On the last two trading days of February, the first trading day of March, the market probability went from 30% to 90%. Boom, just like that. In two days, two or three days, the market goes to 90%. Why? So we converted 90% by March 15, we were all hundred percent and then the Fed raised rates. So that whole gap, if you draw two lines on a graph, and just go horizontally on the y axis at 80% and 30%, look at that gap, and then it closes at the end. I mean, that was the money to be made there. 

Now, here’s why and I’m absolutely not smarter than all the other people who are commenting and all the people on Wall Street but I like to say if you have bad models who get better results and if you have good models to get good results. Here’s the model. 
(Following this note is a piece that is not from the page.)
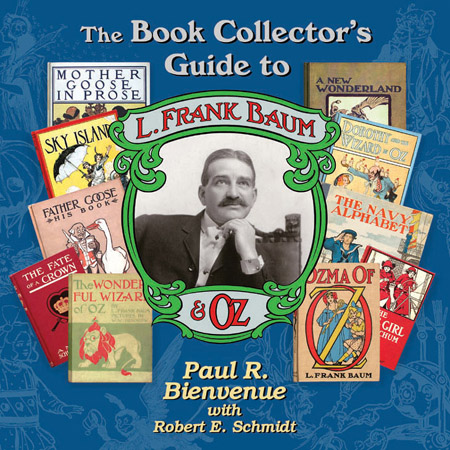 This screenshot has width=450, height=450. I want to click on book, so [91, 93], [84, 144], [90, 240], [51, 272], [90, 304], [325, 321], [409, 281], [403, 241], [378, 170], [372, 94].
First of all, what is the problem the Fed is trying to solve? What is their solution? And then what are the exceptions to that so that we can have a complete predictive analytic model? The problem they’re trying to solve is the following: We know from a long series of experiences, you know, 30, or more business cycles since the end of World War Two, that when the US is in a recession, you have to cut interest rates, 3% to 4%, to get the US out of a recession. You need 300 to 400 basis points of cuts to get the US out. It’s like a plane heading for the ground. How do you pull it out of a nosedive and get it back up in the sky? The answer is 300 basis points of cuts. How do you connect your straights? 300 basis points when you’re only at 75 basis points. The answer is you can’t and forget about negative rates. The evidence is now pretty good that negative rates do not work. And those negative rates are not more of the same. 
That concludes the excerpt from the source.